● How to complete this task: Print out each entry without alteration, and keep the pictures out.

● Supplied data:
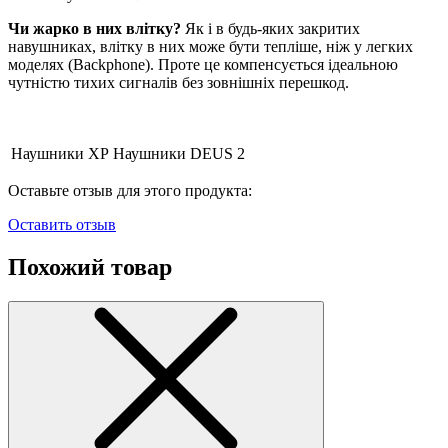
Чи жарко в них влітку?
Як і в будь-яких закритих
навушниках, влітку в них може бути тепліше, ніж у легких
моделях (Backphone). Проте це компенсується ідеальною
чутністю тихих сигналів без зовнішніх перешкод.
Наушники XP
Наушники DEUS 2
Оставьте отзыв для этого продукта:
Оставить отзыв
Похожий товар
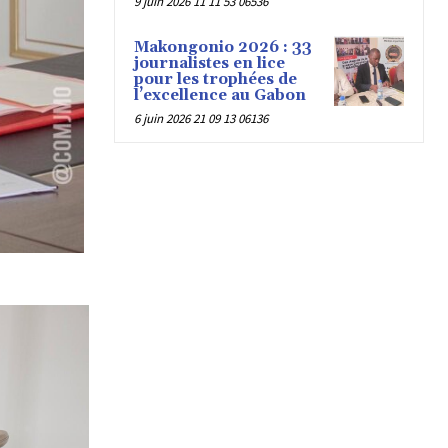
9 juin 2026 11 11 53 06536
Makongonio 2026 : 33
journalistes en lice
pour les trophées de
l’excellence au Gabon
6 juin 2026 21 09 13 06136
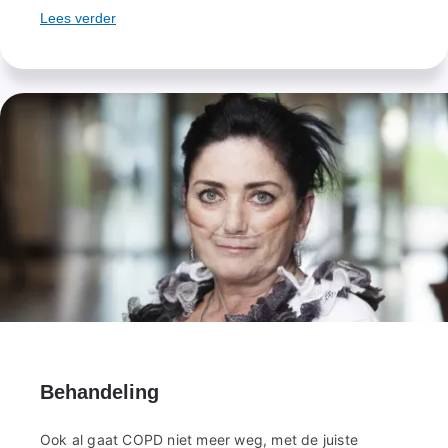
Lees verder
Behandeling
Ook al gaat COPD niet meer weg, met de juiste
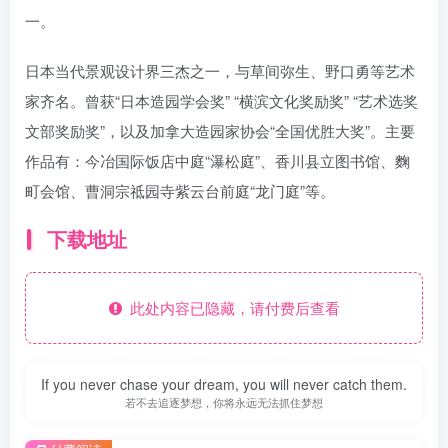
一。
日本当代景观设计界三杰之一，与草间弥生、野口勇等艺术
家齐名。曾获“日本造园学会奖” “横滨文化奖励奖” “艺术选奖
文部奖励奖”，以及加拿大造园家协会“全国优胜大奖”。主要
作品有：今冶国际饭店中庭“瀑松庭”、香川县立图书馆、麴
町会馆、曹洞宗祗园寺紫云台前庭“龙门庭”等。
下载地址
此处内容已隐藏，请付费后查看
If you never chase your dream, you will never catch them.
若不去追逐梦想，你将永远无法抓住梦想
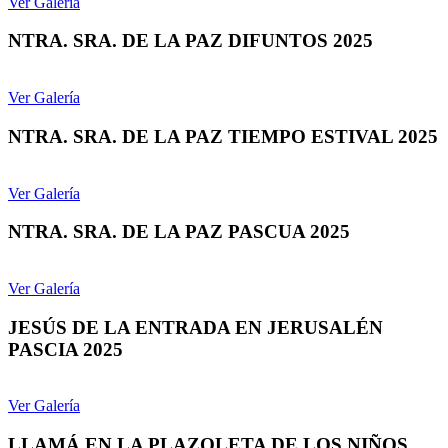
Ver Galería
NTRA. SRA. DE LA PAZ DIFUNTOS 2025
Ver Galería
NTRA. SRA. DE LA PAZ TIEMPO ESTIVAL 2025
Ver Galería
NTRA. SRA. DE LA PAZ PASCUA 2025
Ver Galería
JESÚS DE LA ENTRADA EN JERUSALÉN
PASCIA 2025
Ver Galería
LLAMÁ EN LA PLAZOLETA DE LOS NIÑOS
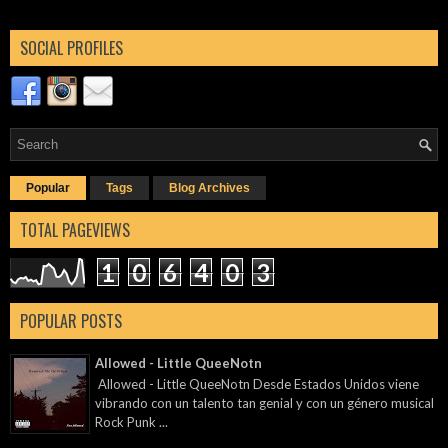
SOCIAL PROFILES
Popular
Tags
Blog Archives
TOTAL PAGEVIEWS
1
0
6
4
0
3
POPULAR POSTS
Allowed - Little QueeNotn
Allowed - Little QueeNotn Desde Estados Unidos viene
vibrando con un talento tan genial y con un género musical
Rock Punk ...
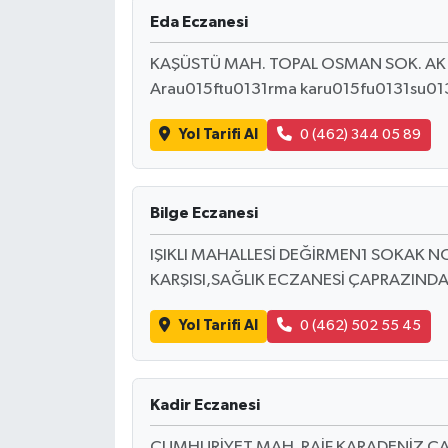
Eda Eczanesi
KAŞÜSTÜ MAH. TOPAL OSMAN SOK. AK CE
Arau015ftu0131rma karu015fu0131su01
Yol Tarifi Al
0 (462) 344 05 89
Bilge Eczanesi
IŞIKLI MAHALLESİ DEĞİRMEN1 SOKAK N
KARŞISI,SAĞLIK ECZANESİ ÇAPRAZINDA
Yol Tarifi Al
0 (462) 502 55 45
Kadir Eczanesi
CUMHURİYET MAH. RAİF KARADENİZ CA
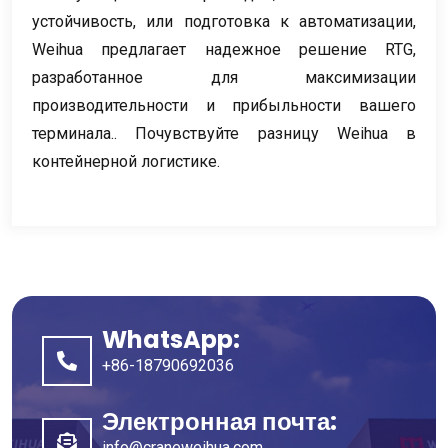
устойчивость, или подготовка к автоматизации,
Weihua предлагает надежное решение RTG,
разработанное для максимизации
производительности и прибыльности вашего
терминала.. Почувствуйте разницу Weihua в
контейнерной логистике.
WhatsApp:
+86-18790692036
Электронная почта:
info@craneweihua.com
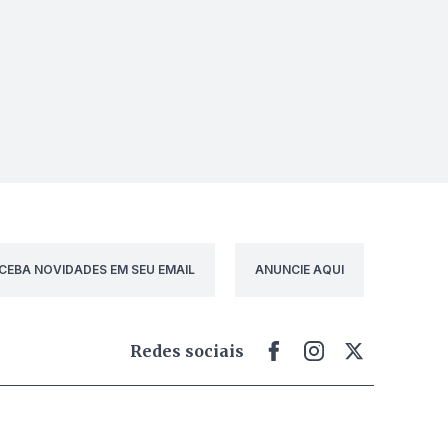
CEBA NOVIDADES EM SEU EMAIL
ANUNCIE AQUI
Redes sociais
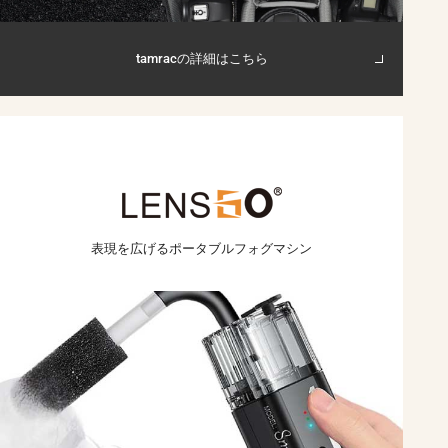
tamracの詳細はこちら
表現を広げる
ポータブルフォグマシン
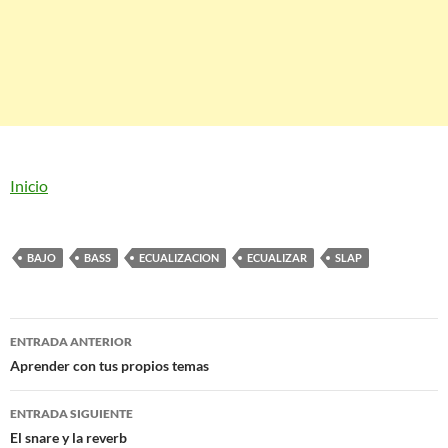
Inicio
BAJO
BASS
ECUALIZACION
ECUALIZAR
SLAP
Navegación
ENTRADA ANTERIOR
de
Aprender con tus propios temas
entradas
ENTRADA SIGUIENTE
El snare y la reverb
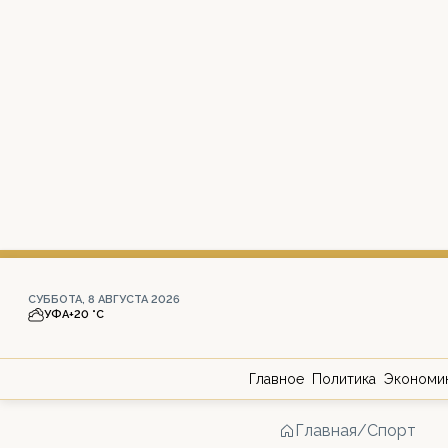
СУББОТА, 8 АВГУСТА 2026
УФА
+20 °С
Главное
Политика
Экономи
Главная
/
Спорт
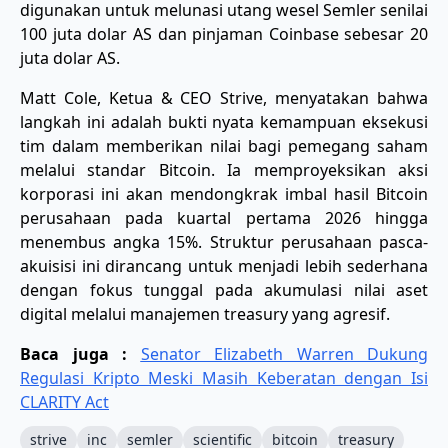
digunakan untuk melunasi utang wesel Semler senilai
100 juta dolar AS dan pinjaman Coinbase sebesar 20
juta dolar AS.
​Matt Cole, Ketua & CEO Strive, menyatakan bahwa
langkah ini adalah bukti nyata kemampuan eksekusi
tim dalam memberikan nilai bagi pemegang saham
melalui standar Bitcoin. Ia memproyeksikan aksi
korporasi ini akan mendongkrak imbal hasil Bitcoin
perusahaan pada kuartal pertama 2026 hingga
menembus angka 15%. Struktur perusahaan pasca-
akuisisi ini dirancang untuk menjadi lebih sederhana
dengan fokus tunggal pada akumulasi nilai aset
digital melalui manajemen treasury yang agresif.
Baca juga :
Senator Elizabeth Warren Dukung
Regulasi Kripto Meski Masih Keberatan dengan Isi
CLARITY Act
strive
inc
semler
scientific
bitcoin
treasury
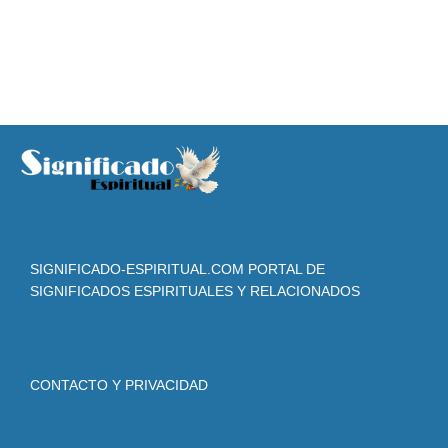
SIGNIFICADO-ESPIRITUAL.COM PORTAL DE
SIGNIFICADOS ESPIRITUALES Y RELACIONADOS
CONTACTO Y PRIVACIDAD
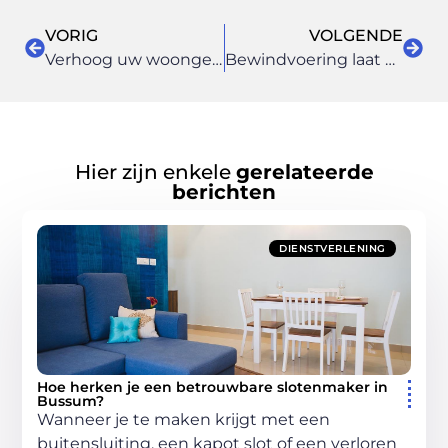
VORIG
VOLGENDE
Verhoog uw woongenot met goede geluidsisolatie in uw plafond
Bewindvoering laat u over aan een betrokken professional uit Noord-Holland
Hier zijn enkele
gerelateerde
berichten
DIENSTVERLENING
Hoe herken je een betrouwbare slotenmaker in
Bussum?
Wanneer je te maken krijgt met een
buitensluiting, een kapot slot of een verloren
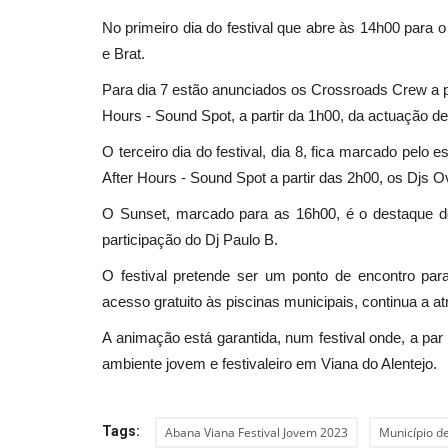
No primeiro dia do festival que abre às 14h00 para 
e Brat.
Desporto
Para dia 7 estão anunciados os Crossroads Crew a pa
Hours - Sound Spot, a partir da 1h00, da actuação 
O terceiro dia do festival, dia 8, fica marcado pelo 
After Hours - Sound Spot a partir das 2h00, os Djs 
O Sunset, marcado para as 16h00, é o destaque d
participação do Dj Paulo B.
O festival pretende ser um ponto de encontro p
Italiano e francesa vencem terc
acesso gratuito às piscinas municipais, continua a at
etapa da Taça do Mundo...
A animação está garantida, num festival onde, a pa
Revista Descla
Mai 31, 2023
2168
ambiente jovem e festivaleiro em Viana do Alentejo.
Tags:
Abana Viana Festival Jovem 2023
Município de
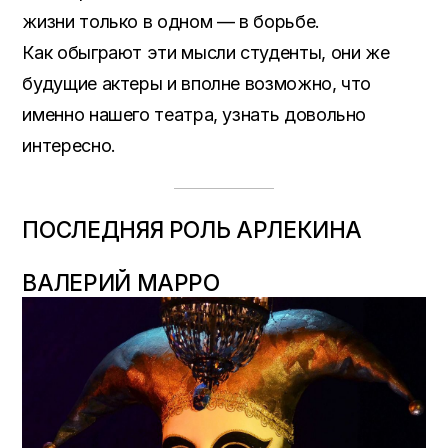
жизни только в одном — в борьбе.
Как обыграют эти мысли студенты, они же
будущие актеры и вполне возможно, что
именно нашего театра, узнать довольно
интересно.
ПОСЛЕДНЯЯ РОЛЬ АРЛЕКИНА
ВАЛЕРИЙ МАРРО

● Answer to the exercise:
Чи жарко в них влітку?
Як і в будь-яких закритих
навушниках, влітку в них може бути тепліше, ніж у легких
моделях (Backphone). Проте це компенсується ідеальною
чутністю тихих сигналів без зовнішніх перешкод.
Наушники XP
Наушники DEUS 2
Оставьте отзыв для этого продукта:
Оставить отзыв
Похожий товар
9 juin 2026 11 11 53 06536
Makongonio 2026 : 33
journalistes en lice
pour les trophées de
l’excellence au Gabon
6 juin 2026 21 09 13 06136
Lees verder
Behandeling
Ook al gaat COPD niet meer weg, met de juiste
一。
日本当代景观设计界三杰之一，与草间弥生、野口勇等艺术
家齐名。曾获“日本造园学会奖” “横滨文化奖励奖” “艺术选奖
文部奖励奖”，以及加拿大造园家协会“全国优胜大奖”。主要
作品有：今冶国际饭店中庭“瀑松庭”、香川县立图书馆、麴
町会馆、曹洞宗祗园寺紫云台前庭“龙门庭”等。
下载地址
此处内容已隐藏，请付费后查看
If you never chase your dream, you will never catch them.
若不去追逐梦想，你将永远无法抓住梦想
Ver Galería
NTRA. SRA. DE LA PAZ DIFUNTOS 2025
Ver Galería
NTRA. SRA. DE LA PAZ TIEMPO ESTIVAL 2025
Ver Galería
NTRA. SRA. DE LA PAZ PASCUA 2025
Ver Galería
JESÚS DE LA ENTRADA EN JERUSALÉN
PASCIA 2025
Ver Galería
LLAMÁ EN LA PLAZOLETA DE LOS NIÑOS
SOCIAL PROFILES
Popular
Tags
Blog Archives
TOTAL PAGEVIEWS
1
0
6
4
0
3
POPULAR POSTS
Allowed - Little QueeNotn
Allowed - Little QueeNotn Desde Estados Unidos viene
vibrando con un talento tan genial y con un género musical
Rock Punk ...
Eda Eczanesi
KAŞÜSTÜ MAH. TOPAL OSMAN SOK. AK CE
Arau015ftu0131rma karu015fu0131su01
Yol Tarifi Al
0 (462) 344 05 89
Bilge Eczanesi
IŞIKLI MAHALLESİ DEĞİRMEN1 SOKAK N
KARŞISI,SAĞLIK ECZANESİ ÇAPRAZINDA
Yol Tarifi Al
0 (462) 502 55 45
Kadir Eczanesi
CUMHURİYET MAH. RAİF KARADENİZ CA
устойчивость, или подготовка к автоматизации,
Weihua предлагает надежное решение RTG,
разработанное для максимизации
производительности и прибыльности вашего
терминала.. Почувствуйте разницу Weihua в
контейнерной логистике.
WhatsApp:
+86-18790692036
Электронная почта:
info@craneweihua.com
CEBA NOVIDADES EM SEU EMAIL
ANUNCIE AQUI
Redes sociais
tamracの詳細はこちら
表現を広げる
ポータブルフォグマシン
Inicio
BAJO
BASS
ECUALIZACION
ECUALIZAR
SLAP
Navegación
ENTRADA ANTERIOR
de
Aprender con tus propios temas
entradas
ENTRADA SIGUIENTE
El snare y la reverb
СУББОТА, 8 АВГУСТА 2026
УФА
+20 °С
Главное
Политика
Экономи
Главная
/
Спорт
digunakan untuk melunasi utang wesel Semler senilai
100 juta dolar AS dan pinjaman Coinbase sebesar 20
juta dolar AS.
​Matt Cole, Ketua & CEO Strive, menyatakan bahwa
langkah ini adalah bukti nyata kemampuan eksekusi
tim dalam memberikan nilai bagi pemegang saham
melalui standar Bitcoin. Ia memproyeksikan aksi
korporasi ini akan mendongkrak imbal hasil Bitcoin
perusahaan pada kuartal pertama 2026 hingga
menembus angka 15%. Struktur perusahaan pasca-
akuisisi ini dirancang untuk menjadi lebih sederhana
dengan fokus tunggal pada akumulasi nilai aset
digital melalui manajemen treasury yang agresif.
Baca juga :
Senator Elizabeth Warren Dukung
Regulasi Kripto Meski Masih Keberatan dengan Isi
CLARITY Act
strive
inc
semler
scientific
bitcoin
treasury
SIGNIFICADO-ESPIRITUAL.COM PORTAL DE
SIGNIFICADOS ESPIRITUALES Y RELACIONADOS
CONTACTO Y PRIVACIDAD
VORIG
VOLGENDE
Verhoog uw woongenot met goede geluidsisolatie in uw plafond
Bewindvoering laat u over aan een betrokken professional uit Noord-Holland
Hier zijn enkele
gerelateerde
berichten
DIENSTVERLENING
Hoe herken je een betrouwbare slotenmaker in
Bussum?
Wanneer je te maken krijgt met een
buitensluiting, een kapot slot of een verloren
No primeiro dia do festival que abre às 14h00 para 
e Brat.
Desporto
Para dia 7 estão anunciados os Crossroads Crew a pa
Hours - Sound Spot, a partir da 1h00, da actuação 
O terceiro dia do festival, dia 8, fica marcado pelo 
After Hours - Sound Spot a partir das 2h00, os Djs 
O Sunset, marcado para as 16h00, é o destaque d
participação do Dj Paulo B.
O festival pretende ser um ponto de encontro p
Italiano e francesa vencem terc
acesso gratuito às piscinas municipais, continua a at
etapa da Taça do Mundo...
A animação está garantida, num festival onde, a pa
Revista Descla
Mai 31, 2023
2168
ambiente jovem e festivaleiro em Viana do Alentejo.
Tags:
Abana Viana Festival Jovem 2023
Município de
жизни только в одном — в борьбе.
Как обыграют эти мысли студенты, они же
будущие актеры и вполне возможно, что
именно нашего театра, узнать довольно
интересно.
ПОСЛЕДНЯЯ РОЛЬ АРЛЕКИНА
ВАЛЕРИЙ МАРРО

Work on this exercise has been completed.